Lakshan Perera

Building Real-time web apps with Rails3

On deciding the web framework to build Realie, one of the main considerations was should I move to a totally asynchronous framework? Most established web frameworks, including my favorite Rails is built in a synchronous manner and follows a call-stack based model. Real-time web apps needs to be asynchronous. Evented programming model ideally suits to this.

Since there were lot of hype around Node.js based async web frameworks in last couple of months, my initial idea was also to use such framework for my project. However, that felt as a totally new learning curve. Apart from grasping how to use JavaScript in server-side, it also meant I need to adopt to a totally new eco-system for templating, routing, etc.

However, when I revisit my requirement it was clear only a part of the web app really needs to be asynchronous. Most parts can still be done with a traditional call stack based web framework. Using a fully async. web framework to build an entire app seems to be useless. Also, it felt an overkill to run two different apps to serve sync and async stuff.

In this context, I came to know about Cramp, a Ruby asynchronous framework written by Pratik Naik. Best thing about Cramp is capability of using Rack middlewares (keep in mind not fully Rack compliant). Then came the option how about using Rails and Cramp together to build a hybrid of real-time web app. With Rails3, it makes it so easy to mix any other Rack endpoint with Rails. So this sounded a perfect solution to my problem.

Since, Cramp follows evented model it needs an evented web server such as Thin or Rainbows!. Further, Cramp has implemented websockets support for these two server backends.

Integrating Rails3 and Cramp

First of all, you will need to bundle Cramp gem, with your Rails app. For this, open the Gemfile and add the following:

    gem "cramp", :require => 'cramp/controller'

For my work I only needed the Cramp controller (it has also got an async model) so for now I only required it.

As I mentioned earlier, to support web sockets, cramp needs to extend the web server we use. To specify the web server, I added an initializer (config/initializers/cramp_server.rb) with the following line :

    Cramp::Controller::Websocket.backend = :thin

Then, I created a simple Cramp controller, which can respond to web sockets (app/cramps/communications_controller.rb)

    class CommunicationsController < Cramp::Controller::Websocket
        periodic_timer :send_hello_world, :every => 2
        on_data :received_data

        def received_data(data)
            if data =~ /stop/
                render "You stopped the process"
                render "Got your #{data}"

        def send_hello_world
            render "Hello from the Server!"

Now the fun part!
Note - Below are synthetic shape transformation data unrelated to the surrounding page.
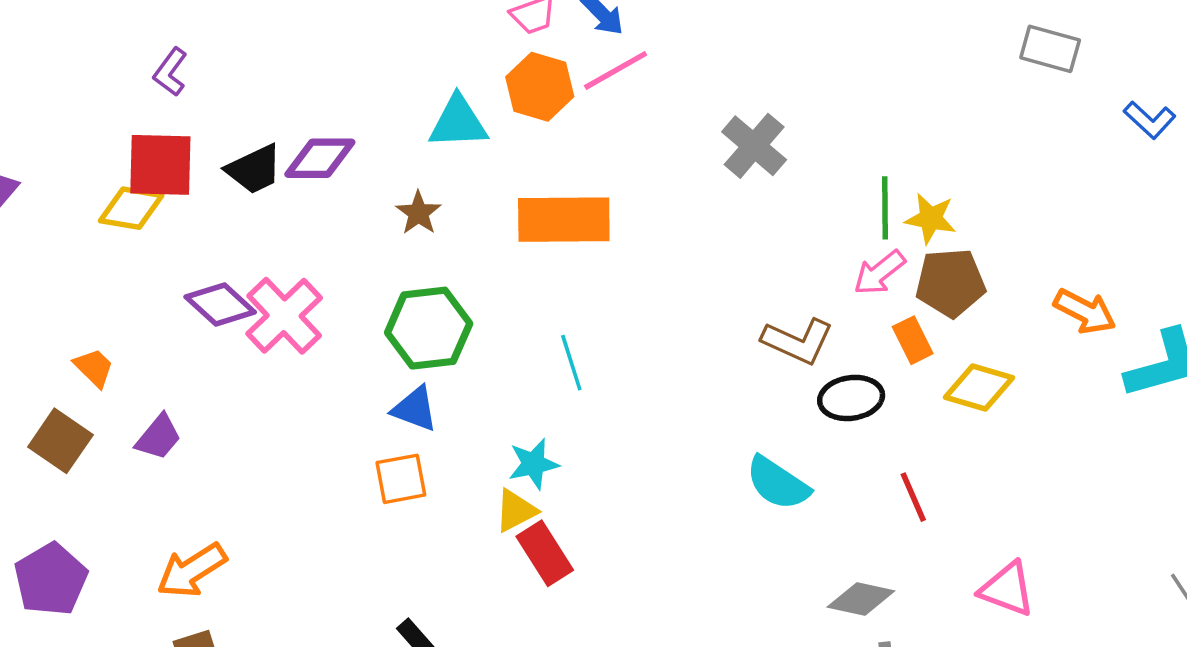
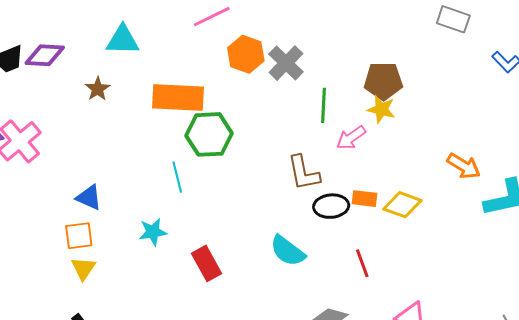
orange hexagon: (540, 87) -> (246, 54), moved
green line: (885, 208) -> (324, 105), moved
brown pentagon: (950, 283) -> (383, 81), moved
green hexagon: (429, 328) -> (209, 134), moved
orange rectangle: (913, 340) -> (365, 199), moved, turned -60
brown L-shape: (798, 341) -> (304, 173), turned 51
yellow triangle: (516, 511) -> (83, 268), moved, turned -32
red rectangle: (545, 553) -> (206, 263), moved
The new Rails3 router supports pointing to any Rack compatible endpoint, so we can easily hook our cramp controller for public access. In config/routes.rb add the following:

  match "/communicate", :to => CommunicationsController

Our Cramp endpoint can co-exist with rest of the Rails controllers without any issues.


Another important change with Rails3 is its also a fully compatible Rack app now. This means as any other Rack app, we can also start our Rails app by running rackup.

    rackup -s thin -p 3000 --env production

This will start our app using Thin server backend on port 3000. Keep in mind, we need to provide an environment other than development, to avoid Rack Lint middleware. This is because Cramp is not a fully compatible with Rack SPEC and it will throw exceptions.